It was a baptism of fire for Nestlé CEO Ulf Mark Schneider as the first set of annual results under the new boss came in below expectations and heralded the end of the ‘Nestlé model’ of 5%-6% yearly organic growth.

Shares in the business slumped 2.3% during morning trading but recovered to just 1.3% down at CHF 72.25 (£57.94) at the time of writing on Thursday afternoon.

The Kit Kat, Nescafé and Purina petfood maker vowed to steepen its cost-saving programme as organic growth fell to just 3.2% - the lowest level for 20 years and the fourth annual results in a row it missed the 5%-6% target.

Nestlé downgraded growth ambitions to between 2% and 4% for 2017 as Schneider warned of continuing volatility. Jefferies analyst Martin Deboo took an apocalyptic tone in his note: “Sackcloth and ashes from Schneider. With the weight of expectation upon him, [Schneider] looks to be shifting the long-term algorithm away from top line and towards margin,” he said.

Deboo added the results brought the season of big consumer group results to a subdued, “bleak” end, with average organic growth across Nestlé, Unilever, Danone and Reckitt Benckiser of 2.1%. “An absolutely low number and one lower than our going-in expectation of 2.4%. We expect investors to continue to ask whether ‘the model is broken’ on the back of this.”

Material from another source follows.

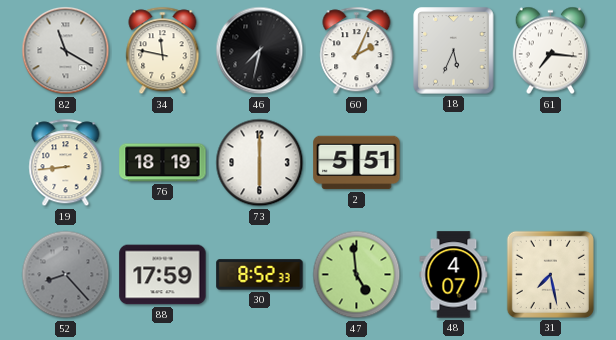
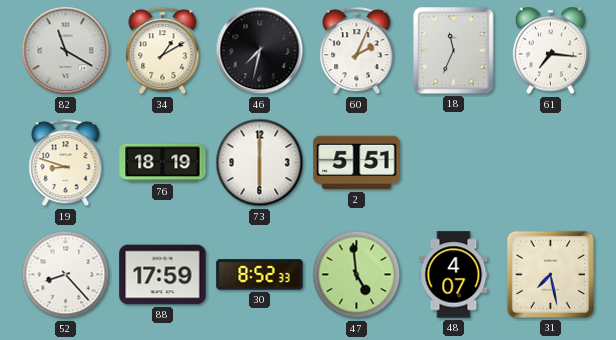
34: 11:47 -> 1:10
18: 5:34 -> 11:34
19: 8:44 -> 8:48
52 dial: grey -> white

Shares in rival food giant Danone have fallen 2% to €58.94 (£50.38) since annual results on Wednesday. Sales fell 2.1% to €21.9bn as the business faced into severe currency headwinds and the dairy division struggled, with an Activia relaunch failing to gain traction.

Andrew Wood of Bernstein said although volumes were weak, it was “a very solid year in a tough operating environment”.

Kraft Heinz, another global food group struggling to find growth, reported a 3.7% slump in fourth-quarter sales to $6.9bn (£5.5bn). Investors took flight, sending the stock tumbling 4.7% to $86.81 as US markets opened on Thursday.